Resisting the urge to react was the hardest. Walking home from school one afternoon he’d seen a pack of werewolves tearing each other apart in a deserted playground. He’d stood on the pavement and screamed until the police came, but there was nothing for them to see. After that his father kept him at home, mostly, letting him teach himself out of old books. He played video games in the basement and went out rarely, during the day, or when the Shadow Market was on.

At the Market he didn’t have to worry about reacting to anything. The Market was colorful and bizarre even to its inhabitants. There were ifrits holding performing djinn on leashes, and beautiful peri girls dancing in front of booths that sold glittering, dangerous powders. A banshee manned a stall that promised to tell you when you’d die, though Kit couldn’t imagine why anyone would want to know that. A cluricaun offered to find lost things, and a young witch with short, bright-green hair sold enchanted bracelets and pendants to catch romantic attention. When Kit looked over at her, she smiled.

“Hey, Romeo.” Kit’s father elbowed him in the ribs. “I didn’t bring you here to flirt. Help put the sign up.”
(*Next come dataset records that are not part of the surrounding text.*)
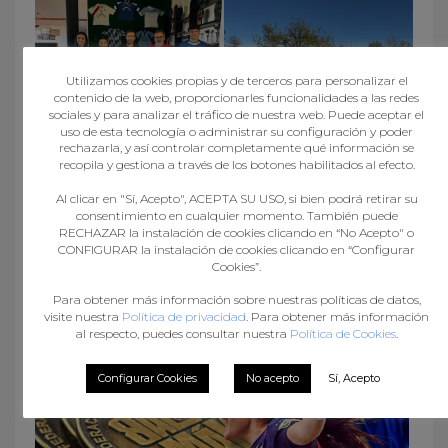
Utilizamos cookies propias y de terceros para personalizar el
contenido de la web, proporcionarles funcionalidades a las redes
sociales y para analizar el tráfico de nuestra web. Puede aceptar el
uso de esta tecnología o administrar su configuración y poder
rechazarla, y así controlar completamente qué información se
recopila y gestiona a través de los botones habilitados al efecto.
Al clicar en "Sí, Acepto", ACEPTA SU USO, si bien podrá retirar su
consentimiento en cualquier momento. También puede
RECHAZAR la instalación de cookies clicando en “No Acepto" o
CONFIGURAR la instalación de cookies clicando en “Configurar
Cookies”.
Para obtener más información sobre nuestras políticas de datos,
visite nuestra
Política de privacidad
. Para obtener más información
al respecto, puedes consultar nuestra
Política de Cookies
.
Configurar Cookies
No acepto
Sí, Acepto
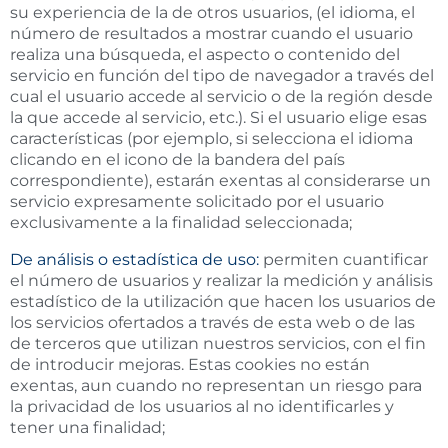
su experiencia de la de otros usuarios, (el idioma, el
número de resultados a mostrar cuando el usuario
realiza una búsqueda, el aspecto o contenido del
servicio en función del tipo de navegador a través del
cual el usuario accede al servicio o de la región desde
la que accede al servicio, etc.). Si el usuario elige esas
características (por ejemplo, si selecciona el idioma
clicando en el icono de la bandera del país
correspondiente), estarán exentas al considerarse un
servicio expresamente solicitado por el usuario
exclusivamente a la finalidad seleccionada;
De análisis o estadística de uso:
permiten cuantificar
el número de usuarios y realizar la medición y análisis
estadístico de la utilización que hacen los usuarios de
los servicios ofertados a través de esta web o de las
de terceros que utilizan nuestros servicios, con el fin
de introducir mejoras. Estas cookies no están
exentas, aun cuando no representan un riesgo para
la privacidad de los usuarios al no identificarles y
tener una finalidad;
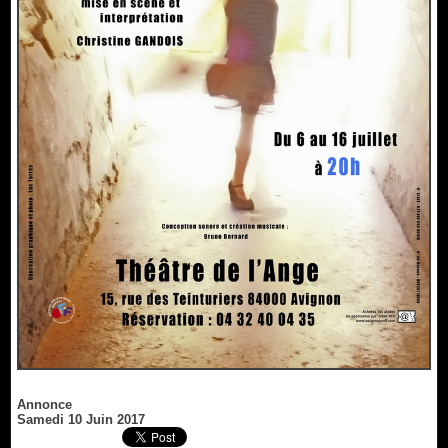
Annonce
Samedi 10 Juin 2017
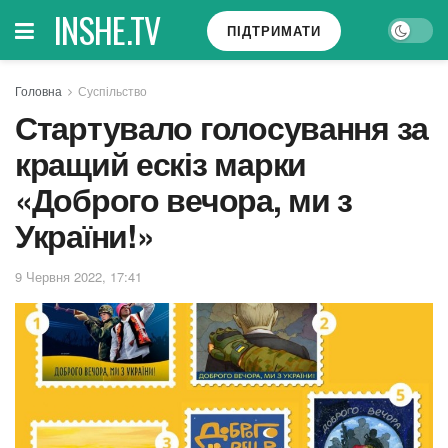
INSHE.TV
ПІДТРИМАТИ
Головна
Суспільство
Стартувало голосування за
кращий ескіз марки
«Доброго вечора, ми з
України!»
9 Червня 2022, 17:41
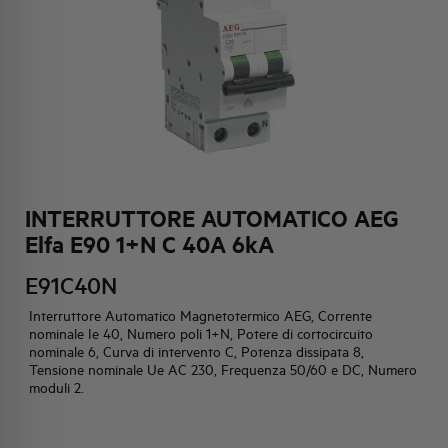
HQ & TEAM
ATTIVITÀ E MERCATI
IMPEGNO SOCIALE
INTERRUTTORE AUTOMATICO AEG
Elfa E90 1+N C 40A 6kA
E91C40N
Interruttore Automatico Magnetotermico AEG, Corrente
nominale Ie 40, Numero poli 1+N, Potere di cortocircuito
nominale 6, Curva di intervento C, Potenza dissipata 8,
Tensione nominale Ue AC 230, Frequenza 50/60 e DC, Numero
moduli 2.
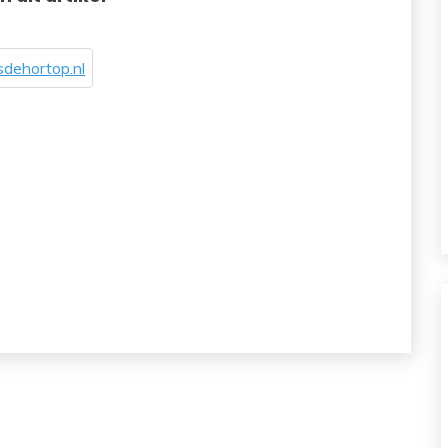
dehortop.nl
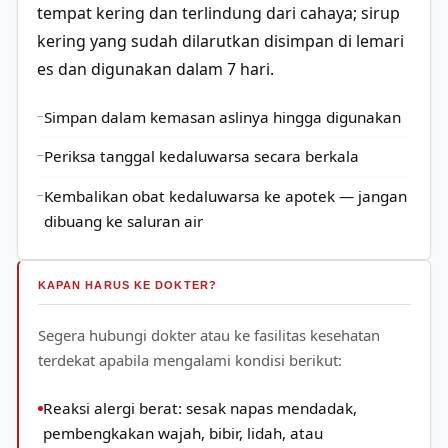
tempat kering dan terlindung dari cahaya; sirup
kering yang sudah dilarutkan disimpan di lemari
es dan digunakan dalam 7 hari.
Simpan dalam kemasan aslinya hingga digunakan
Periksa tanggal kedaluwarsa secara berkala
Kembalikan obat kedaluwarsa ke apotek — jangan
dibuang ke saluran air
KAPAN HARUS KE DOKTER?
Segera hubungi dokter atau ke fasilitas kesehatan
terdekat apabila mengalami kondisi berikut:
Reaksi alergi berat: sesak napas mendadak,
pembengkakan wajah, bibir, lidah, atau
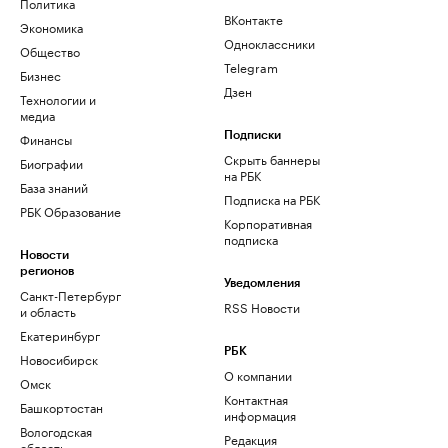
Политика
ВКонтакте
Экономика
Одноклассники
Общество
Telegram
Бизнес
Дзен
Технологии и
медиа
Финансы
Подписки
Скрыть баннеры
Биографии
на РБК
База знаний
Подписка на РБК
РБК Образование
Корпоративная
подписка
Новости
регионов
Уведомления
Санкт-Петербург
RSS Новости
и область
Екатеринбург
РБК
Новосибирск
О компании
Омск
Контактная
Башкортостан
информация
Вологодская
Редакция
область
He kicked their bent metal footstool over to Kit and handed him a slab of wood onto which he had burned his stall’s name: JOHNNY ROOK’S.

Not the most creative title, but Kit’s father had never been over-burdened with imagination. Which was strange, Kit thought as he clambered up to hang the sign, for someone whose clientele list included warlocks, werewolves, vampires, sprites, wights, ghouls, and once, a mermaid. (They’d met in secret at SeaWorld.)

Still, maybe a simple sign was the best. Kit’s dad sold some potions and powders—even, under the table, some questionably legal weaponry—but none of that was what brought people to his booth. The fact was that Johnny Rook was a guy who knew things. There was nothing that happened in L.A.’s Downworld that he wasn’t aware of, no one so powerful that he didn’t know a secret about them or a way to get in touch with them. He was a guy who had information, and if you had the money, he’d tell it to you.

Kit jumped down off the footstool and his dad handed him two fifty-dollar bills. “Get change off someone,” he said, not looking at Kit. He’d pulled his red ledger out from under the counter and was looking through it, probably trying to figure out who owed him money. “That’s the smallest I’ve got.”